Pyrénées, d’un rivage à l’autre: De Logibar à Sainte Engrâce (9)

Canyon d' Holzarté
Canyon d’ Holzarté

Mercredi 8 juillet

Dernière journée dans ce pays basque qui, avant que l’on en se quitte, semble vouloir se racheter pour laisser peut être le souvenir d’une image plus radieuse et gommer la grisaille qu’il nous a infligée si souvent. Comme s’il ne voulait ne pas être en reste et qu’on ne parle pas de lui uniquement comme un pays de brumes et de tristesse, les Pyrénées aquatiques, comme on dit ici.

Je me réjouis de ce bandeau d’azur entre les sommets, de cette clarté céleste peinant en ce petit matin à s’insinuer jusqu’au creux de la vallée qui retient encore un peu la fraîcheur de la nuit. Même si le ciel m’avait fait grise mine, je n’aurais pas manqué le crochet par la passerelle d’Holzarté. Parce qu’elle est surprenante et parce que j’aime les ponts.

Je ne sais pas ce que les autres font, on part les uns après les autres, et moi comme toujours presque la dernière. Juliette et Maxime émergent difficilement : le soupir de résignation en dit long sur la nuit qu’ils viennent de passer. Sacré Jean-Luc !
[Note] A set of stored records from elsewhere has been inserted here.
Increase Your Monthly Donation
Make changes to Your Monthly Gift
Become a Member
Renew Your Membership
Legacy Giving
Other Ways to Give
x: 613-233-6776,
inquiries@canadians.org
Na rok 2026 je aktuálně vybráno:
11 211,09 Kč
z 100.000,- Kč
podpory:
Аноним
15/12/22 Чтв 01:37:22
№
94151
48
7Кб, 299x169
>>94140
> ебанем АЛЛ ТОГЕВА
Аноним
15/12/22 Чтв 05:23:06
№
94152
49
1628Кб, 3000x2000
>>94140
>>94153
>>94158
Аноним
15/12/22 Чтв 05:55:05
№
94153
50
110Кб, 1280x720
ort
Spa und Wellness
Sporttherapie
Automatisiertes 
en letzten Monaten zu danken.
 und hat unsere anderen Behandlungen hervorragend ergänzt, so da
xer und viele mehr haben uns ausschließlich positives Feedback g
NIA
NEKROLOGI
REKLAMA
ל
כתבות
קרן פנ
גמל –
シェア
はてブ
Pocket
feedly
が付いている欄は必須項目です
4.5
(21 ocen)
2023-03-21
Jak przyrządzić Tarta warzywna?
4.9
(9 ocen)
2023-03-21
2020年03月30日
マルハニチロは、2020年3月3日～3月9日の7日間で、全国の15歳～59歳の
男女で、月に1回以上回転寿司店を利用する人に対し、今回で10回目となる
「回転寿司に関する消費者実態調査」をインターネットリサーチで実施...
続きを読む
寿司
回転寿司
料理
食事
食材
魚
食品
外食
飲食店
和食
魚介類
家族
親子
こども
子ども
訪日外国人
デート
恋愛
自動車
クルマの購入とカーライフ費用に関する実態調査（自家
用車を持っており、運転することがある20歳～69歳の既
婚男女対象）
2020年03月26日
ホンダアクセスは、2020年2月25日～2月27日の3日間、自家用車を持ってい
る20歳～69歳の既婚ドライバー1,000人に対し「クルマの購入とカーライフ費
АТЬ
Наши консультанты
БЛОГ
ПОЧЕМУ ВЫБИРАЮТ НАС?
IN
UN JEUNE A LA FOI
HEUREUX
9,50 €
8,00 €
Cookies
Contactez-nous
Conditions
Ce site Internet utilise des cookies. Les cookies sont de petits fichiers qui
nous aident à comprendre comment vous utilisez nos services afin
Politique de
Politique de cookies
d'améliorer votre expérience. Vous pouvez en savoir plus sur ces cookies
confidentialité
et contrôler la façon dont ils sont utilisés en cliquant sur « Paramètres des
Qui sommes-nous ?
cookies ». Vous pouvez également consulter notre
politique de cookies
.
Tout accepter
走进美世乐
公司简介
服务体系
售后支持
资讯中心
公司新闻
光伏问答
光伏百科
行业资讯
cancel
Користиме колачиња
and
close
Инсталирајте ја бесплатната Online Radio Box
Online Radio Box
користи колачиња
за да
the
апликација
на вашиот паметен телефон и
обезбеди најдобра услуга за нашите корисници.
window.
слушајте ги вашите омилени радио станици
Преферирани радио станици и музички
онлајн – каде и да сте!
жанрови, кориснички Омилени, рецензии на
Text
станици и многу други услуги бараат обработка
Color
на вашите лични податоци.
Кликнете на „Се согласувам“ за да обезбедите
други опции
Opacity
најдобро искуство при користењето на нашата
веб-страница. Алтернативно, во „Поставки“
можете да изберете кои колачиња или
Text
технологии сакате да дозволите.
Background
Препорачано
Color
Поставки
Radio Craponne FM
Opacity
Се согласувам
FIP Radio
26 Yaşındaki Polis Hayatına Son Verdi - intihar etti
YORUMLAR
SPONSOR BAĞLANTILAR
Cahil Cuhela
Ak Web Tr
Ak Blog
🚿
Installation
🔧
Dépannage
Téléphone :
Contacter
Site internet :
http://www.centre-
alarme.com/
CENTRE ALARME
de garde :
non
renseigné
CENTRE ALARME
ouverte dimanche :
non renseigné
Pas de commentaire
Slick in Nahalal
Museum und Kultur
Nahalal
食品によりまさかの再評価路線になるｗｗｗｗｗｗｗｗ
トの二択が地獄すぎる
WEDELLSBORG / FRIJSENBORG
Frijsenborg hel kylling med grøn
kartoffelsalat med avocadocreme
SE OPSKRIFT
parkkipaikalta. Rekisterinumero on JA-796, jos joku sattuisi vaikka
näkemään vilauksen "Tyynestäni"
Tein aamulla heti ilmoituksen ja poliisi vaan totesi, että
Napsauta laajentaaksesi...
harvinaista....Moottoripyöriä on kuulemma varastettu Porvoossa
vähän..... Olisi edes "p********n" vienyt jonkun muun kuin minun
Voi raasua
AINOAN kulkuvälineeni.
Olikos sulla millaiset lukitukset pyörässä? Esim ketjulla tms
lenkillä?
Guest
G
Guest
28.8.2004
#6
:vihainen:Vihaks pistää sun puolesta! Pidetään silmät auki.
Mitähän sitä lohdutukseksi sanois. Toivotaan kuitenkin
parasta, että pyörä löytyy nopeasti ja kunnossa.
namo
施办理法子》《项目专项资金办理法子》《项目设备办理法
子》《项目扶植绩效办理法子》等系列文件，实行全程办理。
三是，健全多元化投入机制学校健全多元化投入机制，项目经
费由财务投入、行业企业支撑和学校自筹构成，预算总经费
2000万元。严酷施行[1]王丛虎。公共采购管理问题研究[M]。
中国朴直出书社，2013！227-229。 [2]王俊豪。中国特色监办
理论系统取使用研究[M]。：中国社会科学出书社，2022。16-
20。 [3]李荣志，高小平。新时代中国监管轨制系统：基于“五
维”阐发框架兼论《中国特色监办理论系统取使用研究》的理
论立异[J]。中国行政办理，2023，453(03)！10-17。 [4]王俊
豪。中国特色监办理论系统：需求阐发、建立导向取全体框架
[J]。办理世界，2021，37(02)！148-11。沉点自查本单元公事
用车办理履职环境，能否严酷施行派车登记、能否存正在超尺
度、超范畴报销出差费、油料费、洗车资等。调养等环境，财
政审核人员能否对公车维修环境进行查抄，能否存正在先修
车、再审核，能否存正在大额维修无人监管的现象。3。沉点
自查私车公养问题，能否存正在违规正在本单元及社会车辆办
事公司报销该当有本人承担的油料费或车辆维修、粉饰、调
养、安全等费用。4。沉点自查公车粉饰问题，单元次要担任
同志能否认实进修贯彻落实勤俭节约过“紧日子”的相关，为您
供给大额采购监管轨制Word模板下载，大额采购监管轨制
Depuis quelques temps la tournure que prend cette randonnée me préoccupe un peu. D’abord, j’ai le sentiment de ne pas avancer assez, et quand je fais le calcul des étapes qui me restent, j’en arrive à la conclusion que je ne pourrai pas terminer la traversée dans les délais. La perspective d’arrêter avant la fin me contrarie. Cette aventure aura alors le goût amer de l’inachevé. Certes, je n’avais pas la possibilité jusqu’à présent d’allonger plus les étapes à moins d’en cumuler deux par jour. Je pense que j’aurais pu le tenter une fois ou l’autre, mais par facilité, je me suis laissée porter par le rythme de mes coéquipiers épisodiques qui avaient programmé les leurs.

Passerelle d'Holzarté
Passerelle d’Holzarté

Ces coéquipiers, qui justement arrêtent bientôt. Le trio, mais pas Albert qui comme moi veut aller jusqu’à Banyuls. J’ai remarqué à quel point, peu sûr de lui, il s’est raccroché à leur randonnée, dès qu’il s’est retrouvé seul, abandonné de sa compagne à Aïnhoa. Sans s’imposer. Chaque matin, il partait avant tout le monde, et au cours de la journée, se faisait rattraper par les uns ou les autres au moment d’une pause ou d’une erreur de parcours, et repartait avec eux. Après quelques jours, Manuel et ses compères lui ont carrément proposé de démarrer ensemble. Et je vois bien que de jour en jour le chemin se dépeuple, qu’il restera bientôt plus que lui et moi dans cette avancée. Mais je n’ai pas envie de prendre leur relais et de lier ma randonnée à la sienne. Il marchait à leur rythme, mais pas au mien.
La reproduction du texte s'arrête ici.